Jlui envoie un clin d’oeil. – Jfais toujours le facteur, jamais la boîte aux lettres, Sean, tu devrais lsavoir mieux qu’personne. »

« Il sourit, de ses dents pourries, et aspire un peu dmon sang dans la seringue. Les mots « fais pas ça » sforment sur mes lèvres mais il appuie et vide le contenu du réservoir en moi. Jregarde la seringue vide. J’arrive pas à croire qu’il a injecté cette saloperie en moi.
La peur remonte le long dma colonne vertébrale comme du mercure chauffé jusqu’en haut du thermomètre. Et disparaît d’un coup. Jsouris à Johnny. En même temps que se forme la pensée : c’est tout ?, jressens une montée soudaine, un rayonnement, et mes entrailles, mon corps et mon cerveau, deviennent comme un bonbon au fruit, en train dfondre dans une bouche gigantesque. Soudain tout c’qui brûlait dans ma tête, toutes les peurs, tous les doutes se dissolvent, simplement je les sens disparaître au loin…
Ouais, ouais, Ouais, OUAIS, OUAIS, OUAIS »

« Un jeune flic, un débile des campagnes à en juger par sa tête et sa façon dparler, me regarde d’un air bovin et mdemande si j’ai fumé du « chichon ». »

« Une citation dce bon vieux Schopenhauer mrevient en tête, en l’espèce : presque tous nos malheurs nous viennent de nos relations avec autrui. »

« J’essaye toujours d’éviter les conflits des autres : jpréfère ceux dont jsuis à l’origine. »

« libre de la moindre pensée, libre du fardeau oppressant de la suite infinie des choix du quotidien. »

« Puis les quatre « D » : désenchantement, divorce, décrépitude et décès. »

« La pute éclate à nouveau de rire, un rire bruyant et fier. J’adore ce genre de rire énorme, comme un gros « allez tous vous faire foutre ». Surtout chez les nanas. Fiona et moi, on smarrait beaucoup ensemble. Maintenant, elle se marre toujours. Elle rit pour deux. »

« Et me vlà assis dans le bar de cet hôtel et j’ai bien conscience que c’est dla connerie. Faire un lien entre le ptit Davie et tout ça : l’envie de came, l’imminent statut de célibataire une fois que Fiona aura passé le seuil de cette porte. Parce que ni Sick Boy, ni Matty, ni Spud ont eu un petit David. [son petit frère décédé] Pas eu besoin dça pour tomber dans la came. Mon grand frère Billy, lui, a eu un ptit Davie, mais il a même pas fumé un joint de sa vie. Tous ces cons qui essayent de psychanalyser ceux qui sfoutent dedans passent à côté d’un élément crucial »

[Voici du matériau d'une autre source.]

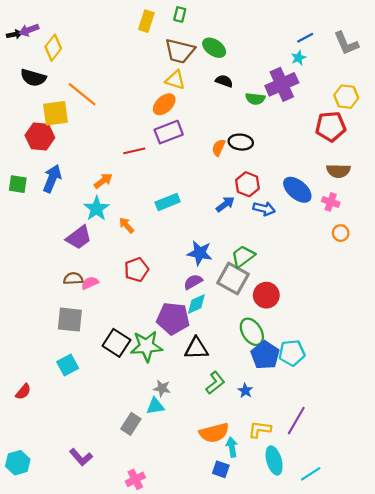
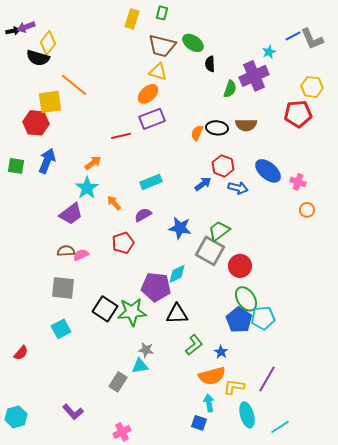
blue line: (305, 38) -> (293, 36), moved
black semicircle: (33, 78) -> (38, 58), moved
black semicircle: (224, 81) -> (210, 64), moved, turned -112
green semicircle: (255, 99) -> (230, 89), turned -78
brown semicircle: (338, 171) -> (246, 125), moved
purple semicircle: (193, 282) -> (143, 215), moved
green ellipse: (252, 332) -> (246, 299), moved
orange semicircle: (214, 433) -> (212, 376), moved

« Les jeunes hommes rayonnaient d’assurance, mais le chômage avait réduit leur horizon à leur petite ville, tout en attisant leur colère et leur agitation. C’était bien vrai, « l’oisiveté est la mère de tous les vices », comme sa grand-mère Free de Lewis aimait à dire. »

« Un homme en déambulateur, très frêle, vraiment vieux, passant devant elle à une allure qui faisait peine à voir, lui demanda d’un air sinistre : – Faut lécher la chatte à qui pour sfaire sucer, dans lcoin ?
Il était temps de partir. »

« Il ravale la boule dans sa gorge qui n’y est pas : quand on est mort, c’est pour longtemps, comme le dit le vieux dicton. »

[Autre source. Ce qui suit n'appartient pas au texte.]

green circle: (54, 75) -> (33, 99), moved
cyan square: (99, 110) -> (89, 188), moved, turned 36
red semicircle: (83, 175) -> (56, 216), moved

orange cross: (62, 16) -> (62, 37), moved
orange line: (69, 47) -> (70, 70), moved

« Du palier du dessus, un mec en combinaison de travail me crie qu’j’ai rien à faire là. Toute l’histoire de ma vie. Toujours là où jdevrais pas être.’

« Pulsion sexuelle de jeune adulte versus dépendance chronique à l’héroïne, c’est sans doute la bataille ultime entre une énergie cinétique irrésistible et une force d’inertie absolue. »

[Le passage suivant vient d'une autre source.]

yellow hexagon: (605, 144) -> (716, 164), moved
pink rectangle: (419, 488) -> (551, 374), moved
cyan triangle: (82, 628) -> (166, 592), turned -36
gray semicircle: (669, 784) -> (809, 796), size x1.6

« Nicksy constate que son ami écossais et la Fille aux Cheveux Fous ont adopté l’attitude arrogante du « regardez-nous-on-vient-d’inventer-le-sexe » propre aux gens qui se remettent à baiser après un long hiatus. »

« C’est une façon dvivre, une philosophie politique. Rabbie Burns l’a bien dit : « Whisky et liberté sont des alliés du même camp. »

« Ce con portait des mocassins, sans se douter qu’à cause de ce détail, environ 80% des personnes présentes l’ont automatiquement considéré comme un branleur irrécupérable. »

« Tout ce que dit un crayon peut être effacé, contrairement à nos sales bouches qui déblatèrent sans cesse, qui font partir nos vies en volutes de fumée toxique, noires comme le charbon, indissolubles. »

« Méditation : Dans ma chambre, branlette brouillonne, mal structurée, frustrante. »

« Tu ne sais pas pourquoi tu es devenu un junky et c’est ça qui t’emmerde plus que tout. C’est la pire des offenses envers ta vanité intellectuelle et l’image que tu te fais de toi. »

« Il est toujours surprenant de constater avec quelle rapidité les sacs à foutre les plus minables (la presse) peuvent écrire de la merde, les débiles mentaux les plus enragés (le public) peuvent prendre les armes, et la fange des opportunistes (les politiciens) peut emboîter le pas à tout ce petit monde. »

« On ne peut comprendre la vie qu’à rebours, mais on ne peut la vivre qu’en allant de l’avant. »

« Jme suis rapproché, me condamnant à la souffrance comme un papillon dnuit dansant près dla flamme. »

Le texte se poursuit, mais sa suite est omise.